A small Java library for testing failure scenarios in JVM applications. It works by instrumenting application code on the fly to deliberately introduce faults such as exceptions and latency.

Chaos Machine

ChaosMachine is a tool that does chaos engineering at the application level in the JVM. It concentrates on analyzing the error-handling capability of each try-catch block involved in the application by injecting exceptions.

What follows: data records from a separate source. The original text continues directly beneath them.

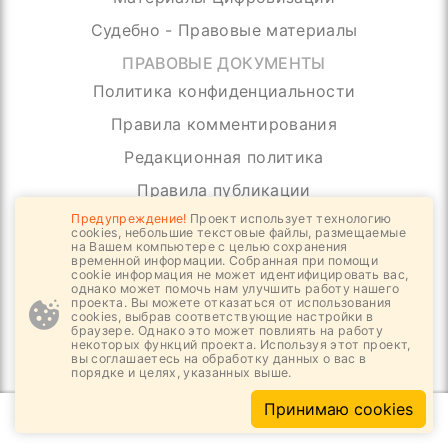
Судебно - Правовые материалы
ПРАВОВЫЕ ДОКУМЕНТЫ
Политика конфиденциальности
Правила комментирования
Редакционная политика
Правила публикации
Предупреждение!
Проект использует технологию
СВЯЗЬ
cookies, небольшие текстовые файлы, размещаемые
на Вашем компьютере с целью сохранения
О проекте
временной информации. Собранная при помощи
cookie информация не может идентифицировать вас,
Контакты
однако может помочь нам улучшить работу нашего
проекта. Вы можете отказаться от использования
Реклама
cookies, выбрав соответствующие настройки в
браузере. Однако это может повлиять на работу
некоторых функций проекта. Используя этот проект,
вы соглашаетесь на обработку данных о вас в
Присоединяйтесь, нас уже более 4000
порядке и целях, указанных выше.
Отправить
Принимаю cookies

Proofdock Chaos Engineering Platform

A chaos engineering platform that focuses on and leverages the Microsoft Azure platform and the Azure DevOps services. Users can inject failures on the infrastructure, platform and application level.

Gremlin

A "failure-as-a-service" platform built to make the Internet more reliable. It turns failure into resilience by offering engineers a fully hosted solution to safely experiment on complex systems, in order to identify weaknesses before they impact customers and cause revenue loss.

Facebook Storm

To prepare for the loss of a datacenter, Facebook regularly tests the resistance of its infrastructures to extreme events. Known as the Storm Project, the program simulates massive data center failures.

Days of Chaos

Inspired by AWS GameDays to test the resilience of its applications, teams from Voyages-sncf.com participated in a Day of Chaos. Every 30 minutes, operators simulated failures in pre-production. Teams earned points based on detections, diagnoses, and resolutions. This type of gamified event helps to introduce development teams to the concept of resilience.
Presented at the 2017 DevOps REX conference the concept is presented on the site http://days-of-chaos.com in order to collect the other experiments.

ChaoSlingr

is the first Open Source application of Chaos Engineering to Cyber Security. is focused primarily on performing security experimentation on AWS Infrastructure to proactively discover system security weaknesses in complex distributed system environments. Published on Github in September 2017.

Chaos Toolkit

The Chaos Toolkit was born from the desire to simplify access to the discipline of chaos engineering and demonstrate that the experimentation approach can be done at different levels: infrastructure, platform but also application. The Chaos Toolkit is an open-source tool, licensed under Apache 2, published in October 2017.

Mangle

enables you to run chaos engineering experiments seamlessly against applications and infrastructure components to assess resiliency and fault tolerance. It is designed to introduce faults with very little pre-configuration and can support any infrastructure that you might have including K8S, Docker, vCenter or any Remote Machine with ssh enabled. With its powerful plugin model, you can define a custom fault of your choice based on a template and run it without building your code from scratch.

Chaos Mesh

is a cloud-native Chaos Engineering platform that orchestrates chaos on Kubernetes environments. Chaos Mesh is an open-source tool, licensed under Apache 2, published in December 2019.

Litmus Chaos

Litmus is a toolset to do cloud-native chaos engineering. Litmus provides tools to orchestrate chaos on Kubernetes to help SREs find weaknesses in their deployments. SREs use Litmus to run chaos experiments initially in the staging environment and eventually in production to find bugs, vulnerabilities. Fixing the weaknesses leads to increased resilience of the system.
Also, Litmus Chaos is part of the , licensed under Apache 2

DevOps

The rapid pace of the DevOps methodology of software deployment makes it challenging to ensure a sufficient level of confidence in the face of frequent releases. A key element to address this is for monitoring and testing to be done throughout the development and release cycle. Integrating chaos engineering into the DevOps toolchain contributes to the goal of continuous testing.